AI agents can now run shell commands, modify files, and deploy infrastructure.
But their logs can be edited after the fact.
GuardClaw is an experiment in cryptographic, tamper-evident execution logs for AI agents.
The Problem: AI agents are gaining real execution power
Modern AI assistants are no longer just answering questions.
They can now:
- run shell commands
- read and modify files
- interact with databases
- call APIs
- execute DevOps workflows
Frameworks like LangChain, AutoGen, and MCP make it easy to give AI agents real capabilities.
But this raises a simple question:
If an AI agent does something dangerous, how do we prove what actually happened?
Most systems rely on traditional logs.
The problem is that logs are mutable.
Anyone with access can edit them.
A simple example
Imagine an AI DevOps assistant runs the following command:
shell.exec("rm production.db")
Now someone edits the log file to hide it:
shell.exec("ls")
If you investigate later, the logs look normal.

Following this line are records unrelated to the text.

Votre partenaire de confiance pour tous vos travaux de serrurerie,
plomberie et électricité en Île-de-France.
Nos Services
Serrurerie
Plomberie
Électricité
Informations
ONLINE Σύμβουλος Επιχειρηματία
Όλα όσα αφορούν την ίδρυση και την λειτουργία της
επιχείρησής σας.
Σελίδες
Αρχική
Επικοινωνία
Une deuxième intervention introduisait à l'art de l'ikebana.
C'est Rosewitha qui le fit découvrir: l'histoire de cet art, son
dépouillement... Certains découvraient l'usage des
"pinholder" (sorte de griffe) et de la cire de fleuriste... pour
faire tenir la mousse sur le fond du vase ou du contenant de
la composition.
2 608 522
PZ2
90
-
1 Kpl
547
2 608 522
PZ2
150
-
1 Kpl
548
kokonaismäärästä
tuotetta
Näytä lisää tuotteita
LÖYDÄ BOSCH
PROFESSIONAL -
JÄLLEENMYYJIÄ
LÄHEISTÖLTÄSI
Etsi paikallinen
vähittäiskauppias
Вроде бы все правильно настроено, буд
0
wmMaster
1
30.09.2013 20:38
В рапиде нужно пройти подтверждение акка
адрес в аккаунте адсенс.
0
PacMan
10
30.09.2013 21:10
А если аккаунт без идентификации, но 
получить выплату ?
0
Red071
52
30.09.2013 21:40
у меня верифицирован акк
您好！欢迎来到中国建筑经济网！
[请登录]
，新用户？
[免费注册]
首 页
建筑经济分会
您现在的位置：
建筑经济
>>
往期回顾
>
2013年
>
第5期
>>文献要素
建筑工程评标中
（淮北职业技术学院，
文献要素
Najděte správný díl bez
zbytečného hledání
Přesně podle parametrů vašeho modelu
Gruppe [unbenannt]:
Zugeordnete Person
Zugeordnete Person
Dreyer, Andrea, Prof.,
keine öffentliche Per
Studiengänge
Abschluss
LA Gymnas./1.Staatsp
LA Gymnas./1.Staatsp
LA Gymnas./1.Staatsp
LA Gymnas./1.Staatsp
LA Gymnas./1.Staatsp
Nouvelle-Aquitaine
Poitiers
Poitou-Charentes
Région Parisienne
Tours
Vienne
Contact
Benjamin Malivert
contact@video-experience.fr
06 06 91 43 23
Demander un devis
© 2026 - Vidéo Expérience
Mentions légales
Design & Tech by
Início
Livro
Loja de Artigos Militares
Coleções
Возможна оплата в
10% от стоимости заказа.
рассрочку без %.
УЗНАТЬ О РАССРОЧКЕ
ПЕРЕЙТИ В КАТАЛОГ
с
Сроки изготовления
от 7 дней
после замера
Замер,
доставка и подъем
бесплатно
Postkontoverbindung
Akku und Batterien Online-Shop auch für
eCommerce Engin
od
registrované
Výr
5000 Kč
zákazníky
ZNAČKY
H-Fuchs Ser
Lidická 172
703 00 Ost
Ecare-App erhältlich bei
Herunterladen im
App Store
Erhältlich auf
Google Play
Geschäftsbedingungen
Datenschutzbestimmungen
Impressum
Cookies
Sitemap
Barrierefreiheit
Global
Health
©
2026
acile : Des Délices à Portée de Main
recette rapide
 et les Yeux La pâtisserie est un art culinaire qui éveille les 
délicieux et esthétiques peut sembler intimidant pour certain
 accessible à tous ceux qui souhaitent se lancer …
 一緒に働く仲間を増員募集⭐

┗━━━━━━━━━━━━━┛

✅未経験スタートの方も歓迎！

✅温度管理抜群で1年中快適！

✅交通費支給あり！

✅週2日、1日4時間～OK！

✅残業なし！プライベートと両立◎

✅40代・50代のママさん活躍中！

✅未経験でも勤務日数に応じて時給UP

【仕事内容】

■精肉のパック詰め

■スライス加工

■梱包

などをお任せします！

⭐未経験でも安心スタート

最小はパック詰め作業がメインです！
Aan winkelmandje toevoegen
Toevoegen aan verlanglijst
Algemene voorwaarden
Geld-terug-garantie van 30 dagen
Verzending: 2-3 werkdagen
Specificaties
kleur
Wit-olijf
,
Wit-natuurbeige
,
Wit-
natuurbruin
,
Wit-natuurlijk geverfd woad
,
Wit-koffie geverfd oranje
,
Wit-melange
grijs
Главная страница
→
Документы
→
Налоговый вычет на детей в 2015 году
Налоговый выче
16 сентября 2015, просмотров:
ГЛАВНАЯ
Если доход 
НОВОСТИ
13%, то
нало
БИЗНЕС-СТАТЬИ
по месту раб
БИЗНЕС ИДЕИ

The destructive command is gone.
There is no way to prove the log was edited.
The idea: tamper-evident execution logs
I built an open-source project called GuardClaw to experiment with a different approach.
Instead of normal logs, every action is written to a cryptographically signed ledger.
Each entry is:
- Canonicalized
- Linked to the previous entry using a SHA-256 hash
- Signed with an Ed25519 signature
- Appended to a JSONL ledger
This means:
- deleting entries breaks the chain
- editing entries breaks the signature
- reordering entries breaks the hash linkage
If the ledger is modified, verification fails.
A small demo
Install GuardClaw:
pip install guardclaw
Run a simple agent example:
from guardclaw import init_global_ledger, Ed25519KeyManager
from guardclaw.mcp import GuardClawMCPProxy
km = Ed25519KeyManager.generate()
init_global_ledger(key_manager=km, agent_id="demo-agent")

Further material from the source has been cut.